**WHAT IS BEING ASKED**
What you return must match the records below exactly, apart from the omitted pictures.
————————
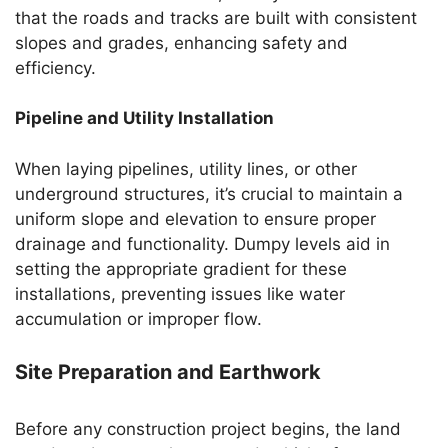
that the roads and tracks are built with consistent
slopes and grades, enhancing safety and
efficiency.
Pipeline and Utility Installation
When laying pipelines, utility lines, or other
underground structures, it’s crucial to maintain a
uniform slope and elevation to ensure proper
drainage and functionality. Dumpy levels aid in
setting the appropriate gradient for these
installations, preventing issues like water
accumulation or improper flow.
Site Preparation and Earthwork
Before any construction project begins, the land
————————
**RESULT OF THIS TASK**
that the roads and tracks are built with consistent
slopes and grades, enhancing safety and
efficiency.
Pipeline and Utility Installation
When laying pipelines, utility lines, or other
underground structures, it’s crucial to maintain a
uniform slope and elevation to ensure proper
drainage and functionality. Dumpy levels aid in
setting the appropriate gradient for these
installations, preventing issues like water
accumulation or improper flow.
Site Preparation and Earthwork
Before any construction project begins, the land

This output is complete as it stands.